## [Work to complete]
Type the records that follow again exactly as written, but drop the pictures.

## [Data extract]
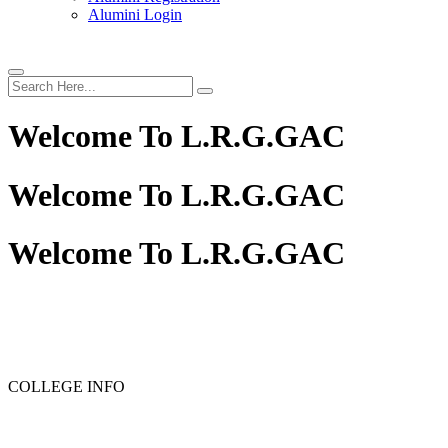
Alumini Login
Welcome To
L.R.G.GAC
Welcome To
L.R.G.GAC
Welcome To
L.R.G.GAC
COLLEGE INFO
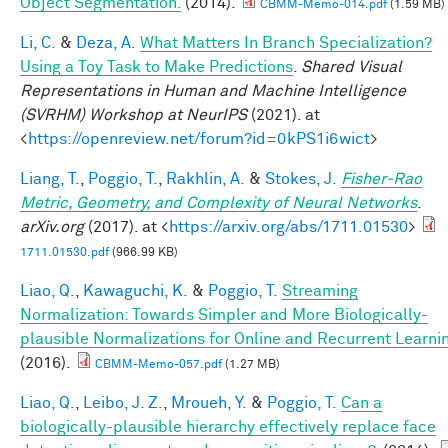
Object Segmentation.
(2014).
CBMM-Memo-014.pdf
(1.59 MB)
Li, C.
&
Deza, A.
What Matters In Branch Specialization?
Using a Toy Task to Make Predictions
.
Shared Visual
Representations in Human and Machine Intelligence
(SVRHM) Workshop at NeurIPS
(2021). at
<
https://openreview.net/forum?id=0kPS1i6wict
>
Liang, T.
,
Poggio, T.
,
Rakhlin, A.
&
Stokes, J.
Fisher-Rao
Metric, Geometry, and Complexity of Neural Networks
.
arXiv.org
(2017). at <
https://arxiv.org/abs/1711.01530
>
1711.01530.pdf
(966.99 KB)
Liao, Q.
,
Kawaguchi, K.
&
Poggio, T.
Streaming
Normalization: Towards Simpler and More Biologically-
plausible Normalizations for Online and Recurrent Learni
(2016).
CBMM-Memo-057.pdf
(1.27 MB)
Liao, Q.
,
Leibo, J. Z.
,
Mroueh, Y.
&
Poggio, T.
Can a
biologically-plausible hierarchy effectively replace face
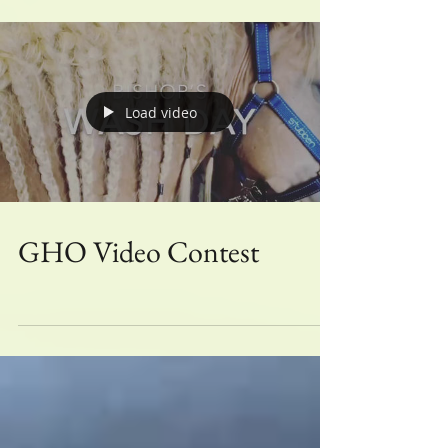
Load video
GHO Video Contest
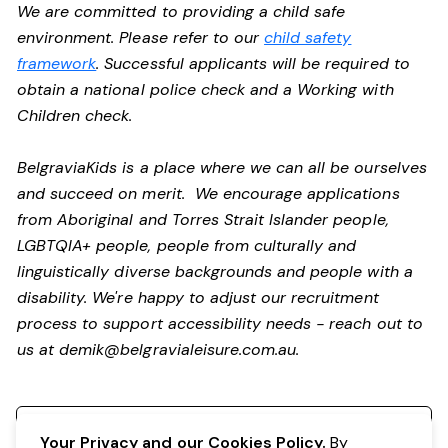
We are committed to providing a child safe
environment. Please refer to our
child safety
framework
. Successful applicants will be required to
obtain a national police check and a Working with
Children check.
BelgraviaKids is a place where we can all be ourselves
and succeed on merit. We encourage applications
from Aboriginal and Torres Strait Islander people,
LGBTQIA+ people, people from culturally and
linguistically diverse backgrounds and people with a
disability.
We're happy to adjust our recruitment
process to support accessibility needs - reach out to
us at
demik@belgravialeisure.com.au
.
Register your interest
Your Privacy and our Cookies Policy.
By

## [Your response]
Alumini Login
Welcome To
L.R.G.GAC
Welcome To
L.R.G.GAC
Welcome To
L.R.G.GAC
COLLEGE INFO
Object Segmentation.
(2014).
CBMM-Memo-014.pdf
(1.59 MB)
Li, C.
&
Deza, A.
What Matters In Branch Specialization?
Using a Toy Task to Make Predictions
.
Shared Visual
Representations in Human and Machine Intelligence
(SVRHM) Workshop at NeurIPS
(2021). at
<
https://openreview.net/forum?id=0kPS1i6wict
>
Liang, T.
,
Poggio, T.
,
Rakhlin, A.
&
Stokes, J.
Fisher-Rao
Metric, Geometry, and Complexity of Neural Networks
.
arXiv.org
(2017). at <
https://arxiv.org/abs/1711.01530
>
1711.01530.pdf
(966.99 KB)
Liao, Q.
,
Kawaguchi, K.
&
Poggio, T.
Streaming
Normalization: Towards Simpler and More Biologically-
plausible Normalizations for Online and Recurrent Learni
(2016).
CBMM-Memo-057.pdf
(1.27 MB)
Liao, Q.
,
Leibo, J. Z.
,
Mroueh, Y.
&
Poggio, T.
Can a
biologically-plausible hierarchy effectively replace face
Load video
GHO Video Contest
We are committed to providing a child safe
environment. Please refer to our
child safety
framework
. Successful applicants will be required to
obtain a national police check and a Working with
Children check.
BelgraviaKids is a place where we can all be ourselves
and succeed on merit. We encourage applications
from Aboriginal and Torres Strait Islander people,
LGBTQIA+ people, people from culturally and
linguistically diverse backgrounds and people with a
disability.
We're happy to adjust our recruitment
process to support accessibility needs - reach out to
us at
demik@belgravialeisure.com.au
.
Register your interest
Your Privacy and our Cookies Policy.
By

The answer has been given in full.